Sex Pistols Say One More Time

The four original Sex Pistols will reunite to play a one-time concert November 8. John Lydon, Steve Jones, Paul Cook, and Glen Matlock are putting on the leather pants and safety pins one more time in honor of the 30th anniversary of Never Mind the Bollocks, their only album.
The group had gone through various names and lineups since 1972, with Jones and Cook always at its center. They finally emerged as the Sex Pistols in November 1975 at a gig that, legend has it, they never finished because they were thrown off stage. Within a year, however, they were playing large clubs and doing concert tours in Britain.
But this is where image and substance diverged for the Sex Pistols, as well as for numerous other bands of the era. Like their American counterparts the Ramones, beneath the contrivance of the rebel-against-everything attitude, the Sex Pistols were a decent band with a solid rock sensibilities. One need only listen to their first single “Anarchy in the U.K.” to understand that there was far more to the band than image. But they were always overshadowed by their antics onstage, in the press, and on television. The media ignored the music for the most part (except to catalog dirty words) and focused instead on how far the band would go to destroy all that was good and pure.
Matlock left (or was fired, depending on what story you believe) in early 1977, to be replaced on bass by Sid Vicious, who had previously played drums for Siouxsie & the Banshees (“Love in a Void”). Unfortunately, that move was a self-fulfilling prophecy, and marked the point where the Sex Pistols actually became what people feared they were. Vicious was hired not for his
bass-playing prowess—he had none—but for his look and his “punk sensibilities“ according to the group’s manager Malcolm McLaren.

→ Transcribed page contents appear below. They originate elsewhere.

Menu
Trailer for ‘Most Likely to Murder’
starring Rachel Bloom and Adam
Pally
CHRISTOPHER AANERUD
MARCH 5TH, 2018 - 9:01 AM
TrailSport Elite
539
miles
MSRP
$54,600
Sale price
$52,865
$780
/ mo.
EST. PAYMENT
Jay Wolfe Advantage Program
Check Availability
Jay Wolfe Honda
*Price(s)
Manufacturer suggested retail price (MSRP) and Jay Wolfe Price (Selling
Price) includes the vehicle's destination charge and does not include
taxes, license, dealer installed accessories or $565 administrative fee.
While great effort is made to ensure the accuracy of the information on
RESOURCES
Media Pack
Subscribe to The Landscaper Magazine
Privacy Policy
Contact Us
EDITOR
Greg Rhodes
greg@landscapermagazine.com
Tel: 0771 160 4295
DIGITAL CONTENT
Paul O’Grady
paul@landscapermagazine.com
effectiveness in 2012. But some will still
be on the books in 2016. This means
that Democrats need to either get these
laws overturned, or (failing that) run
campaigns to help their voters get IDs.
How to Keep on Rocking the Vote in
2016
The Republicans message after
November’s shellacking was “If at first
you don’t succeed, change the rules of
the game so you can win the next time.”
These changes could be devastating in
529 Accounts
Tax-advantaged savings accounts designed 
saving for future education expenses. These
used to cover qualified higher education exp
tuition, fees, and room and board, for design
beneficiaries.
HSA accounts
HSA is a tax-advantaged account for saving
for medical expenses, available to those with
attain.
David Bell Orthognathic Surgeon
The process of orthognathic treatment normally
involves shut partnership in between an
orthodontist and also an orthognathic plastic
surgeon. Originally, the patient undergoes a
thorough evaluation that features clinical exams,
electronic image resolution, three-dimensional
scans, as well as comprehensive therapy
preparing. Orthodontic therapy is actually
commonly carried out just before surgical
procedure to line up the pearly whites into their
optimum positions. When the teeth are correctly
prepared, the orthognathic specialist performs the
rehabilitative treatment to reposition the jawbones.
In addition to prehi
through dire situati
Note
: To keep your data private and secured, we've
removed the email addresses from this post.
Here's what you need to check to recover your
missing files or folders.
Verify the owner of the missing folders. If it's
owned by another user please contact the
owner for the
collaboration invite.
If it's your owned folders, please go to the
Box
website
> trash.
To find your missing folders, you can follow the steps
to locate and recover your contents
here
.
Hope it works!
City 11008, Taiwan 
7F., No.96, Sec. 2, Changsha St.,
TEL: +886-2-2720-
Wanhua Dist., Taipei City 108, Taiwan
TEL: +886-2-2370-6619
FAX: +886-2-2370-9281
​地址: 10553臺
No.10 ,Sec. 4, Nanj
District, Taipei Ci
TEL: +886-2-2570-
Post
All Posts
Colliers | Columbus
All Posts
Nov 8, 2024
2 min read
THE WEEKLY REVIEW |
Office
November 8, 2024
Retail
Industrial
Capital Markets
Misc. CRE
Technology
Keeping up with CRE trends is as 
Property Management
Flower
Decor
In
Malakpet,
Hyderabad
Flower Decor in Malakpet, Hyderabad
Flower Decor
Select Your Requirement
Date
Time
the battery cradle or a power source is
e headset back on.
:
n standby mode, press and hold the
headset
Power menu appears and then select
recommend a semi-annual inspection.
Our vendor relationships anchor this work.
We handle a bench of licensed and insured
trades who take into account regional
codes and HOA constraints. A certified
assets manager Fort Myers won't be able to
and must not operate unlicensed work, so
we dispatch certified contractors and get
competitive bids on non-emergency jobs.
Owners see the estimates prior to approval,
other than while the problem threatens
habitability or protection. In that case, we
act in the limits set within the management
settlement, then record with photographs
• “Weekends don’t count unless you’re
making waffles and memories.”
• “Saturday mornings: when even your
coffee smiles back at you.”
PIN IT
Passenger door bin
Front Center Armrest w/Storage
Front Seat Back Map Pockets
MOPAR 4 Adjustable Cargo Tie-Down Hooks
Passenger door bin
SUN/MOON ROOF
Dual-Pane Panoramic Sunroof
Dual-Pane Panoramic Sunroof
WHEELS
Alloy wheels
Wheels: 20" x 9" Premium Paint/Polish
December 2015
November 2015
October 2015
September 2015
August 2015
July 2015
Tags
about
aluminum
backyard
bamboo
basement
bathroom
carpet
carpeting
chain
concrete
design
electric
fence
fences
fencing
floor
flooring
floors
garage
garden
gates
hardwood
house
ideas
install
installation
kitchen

Jones (and some say Matlock) played bass during the recording of Never Mind the Bollocks, but as a live act without a competent anchor on bass, the Sex Pistols quickly degenerated into a parody of punk.
They split in 1978 during a disastrous US tour. And, of course, Vicious died almost a year later of a heroin overdose. The original members regrouped briefly in 1996 and 2003, but all had moved on to other things (Lydon to Public Image Ltd. and now as a judge on Fuse TV’s Bodog Music's Battle Of The Bands, Cook to alt rock band Man-Raze with Def Leppard’s Phil Collen, and Jones to Los Anegeles radio as host of his own show Jonesy's Jukebox, on Indie 103.1 FM).